Serpentinisation is a post-magmatic alteration process that commonly affects ultramafic rocks and typically results in the formation of magnetite. This explains the Blain Plug magnetic anomaly. However, these alteration zones may be structurally controlled and localised. Any unaltered zones within the mafic-ultramafic intrusions would therefore not form prominent airborne magnetic anomalies although they will likely be evident as prominent gravity anomalies.
Given the recent availability of high-resolution gravity in the area, such intrusions may now be readily apparent for the first time as depicted below.

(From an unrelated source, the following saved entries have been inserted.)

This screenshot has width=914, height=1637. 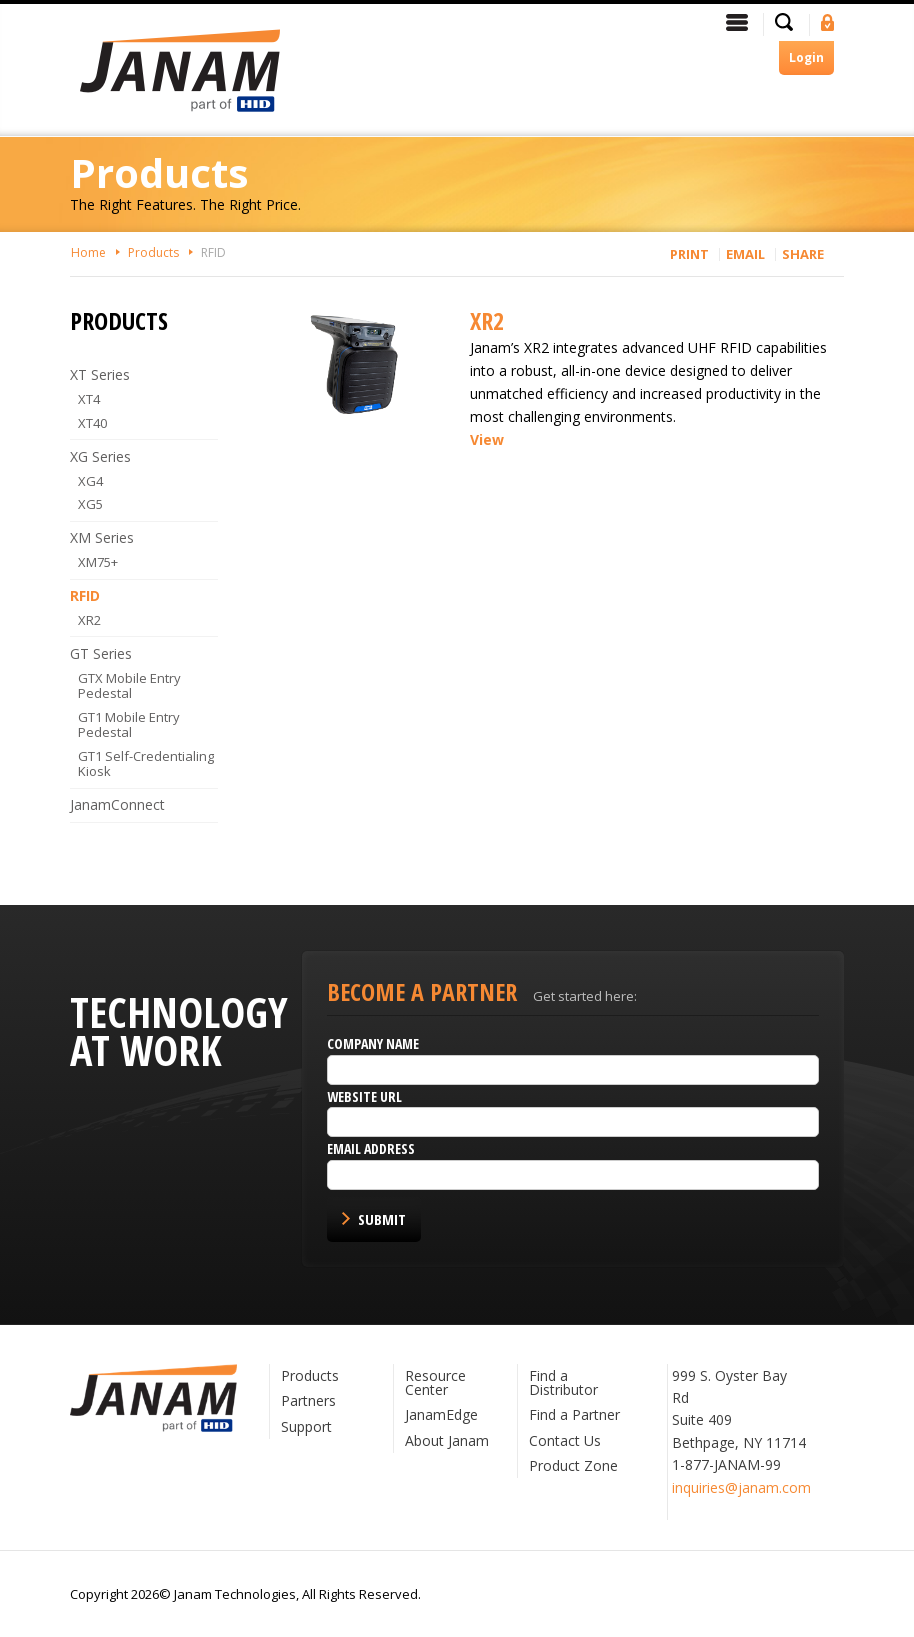 I want to click on Contact Us, so click(x=565, y=1440).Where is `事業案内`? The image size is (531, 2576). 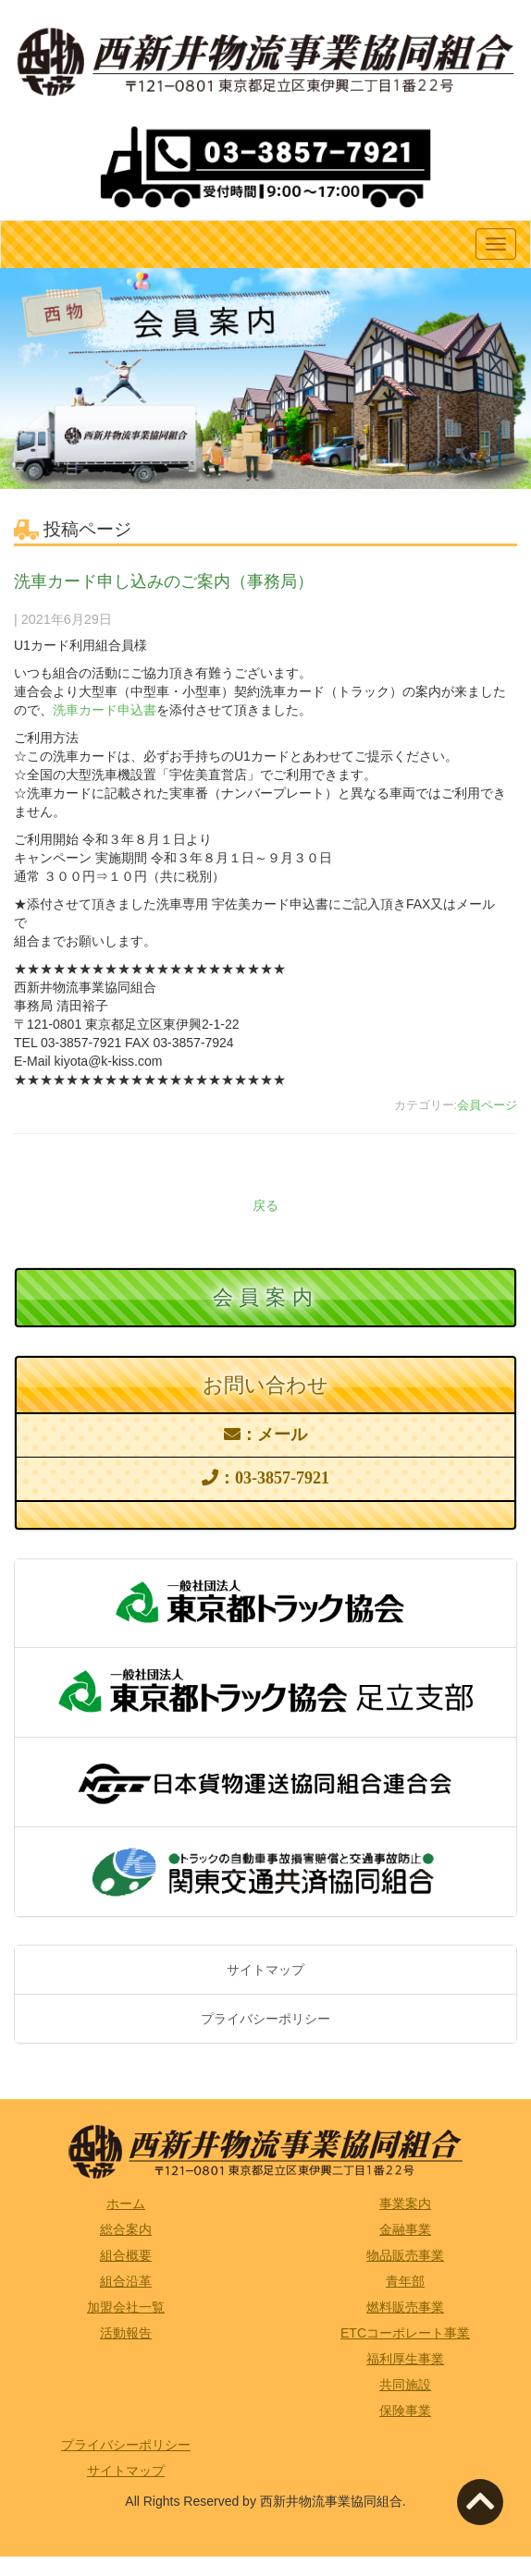 事業案内 is located at coordinates (405, 2203).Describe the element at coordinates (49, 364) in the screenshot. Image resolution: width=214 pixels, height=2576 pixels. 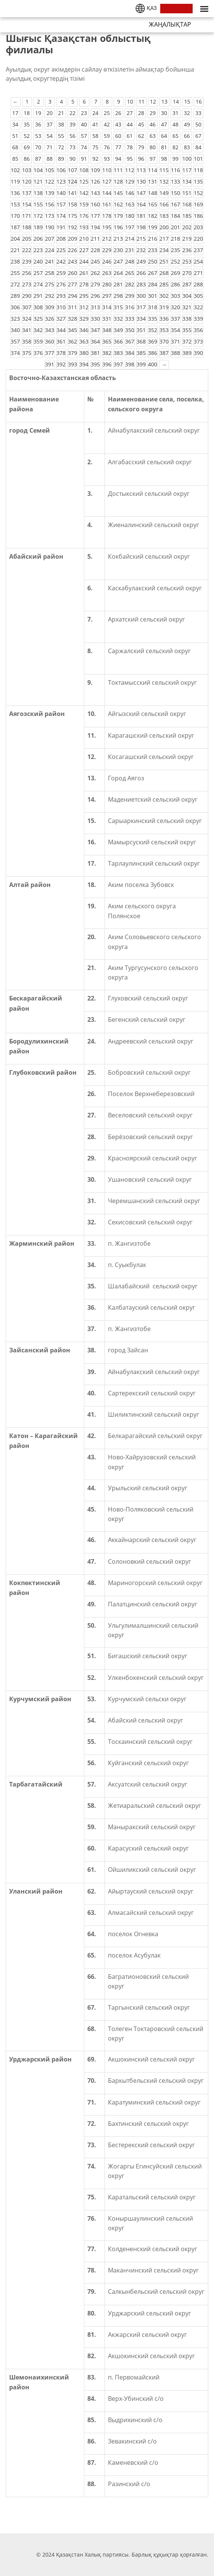
I see `391` at that location.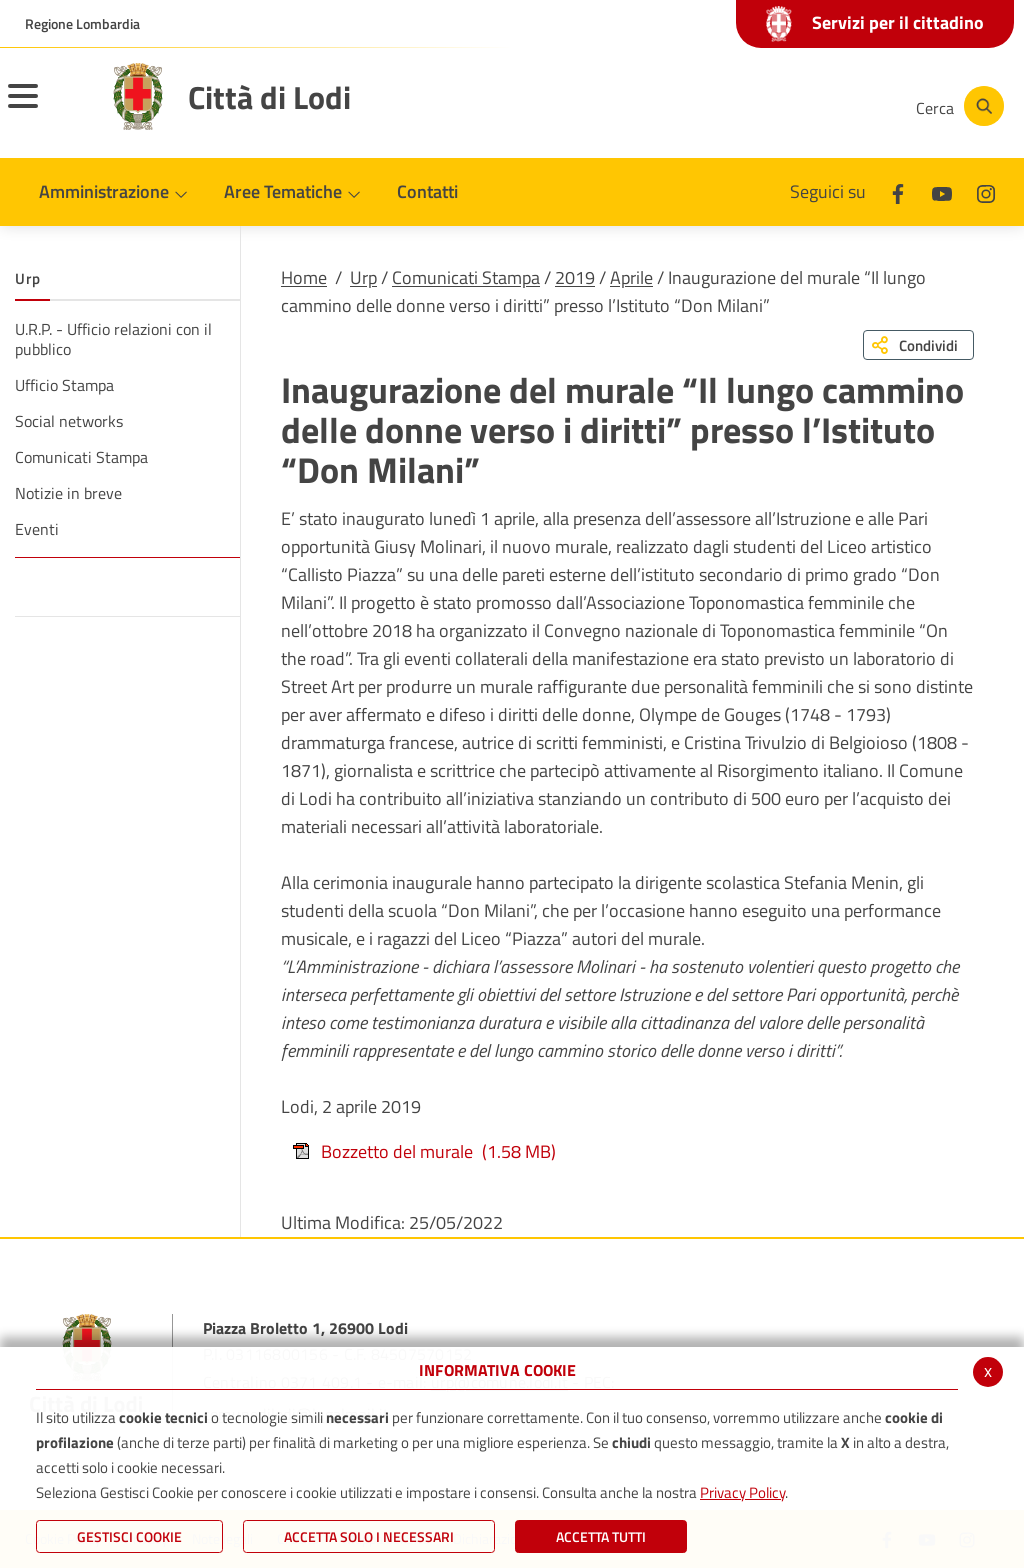 The width and height of the screenshot is (1024, 1568). I want to click on Bozzetto del murale, so click(423, 1151).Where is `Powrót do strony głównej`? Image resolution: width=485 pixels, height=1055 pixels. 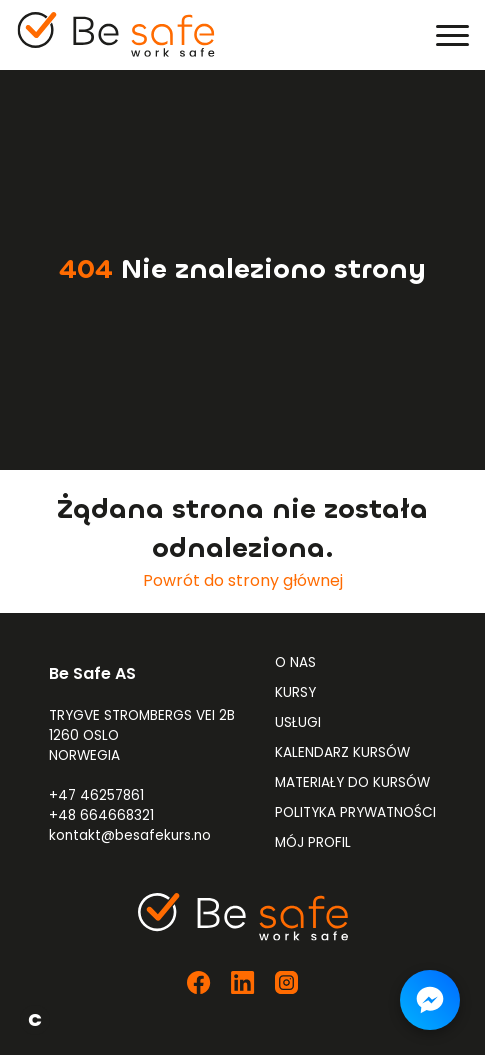 Powrót do strony głównej is located at coordinates (243, 580).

In summary, the Shogun Project presents several excellent regional and prospect-scale prospectivity indicators for magmatic nickel-copper-PGE mineralisation related to the Proterozoic-Cambrian Large Igneous Provinces in the region.
Buxton will continue to progress these applications toward grant during the coming Quarters. Field reconnaissance will be conducted when access to the Canning Stock Route Track becomes possible.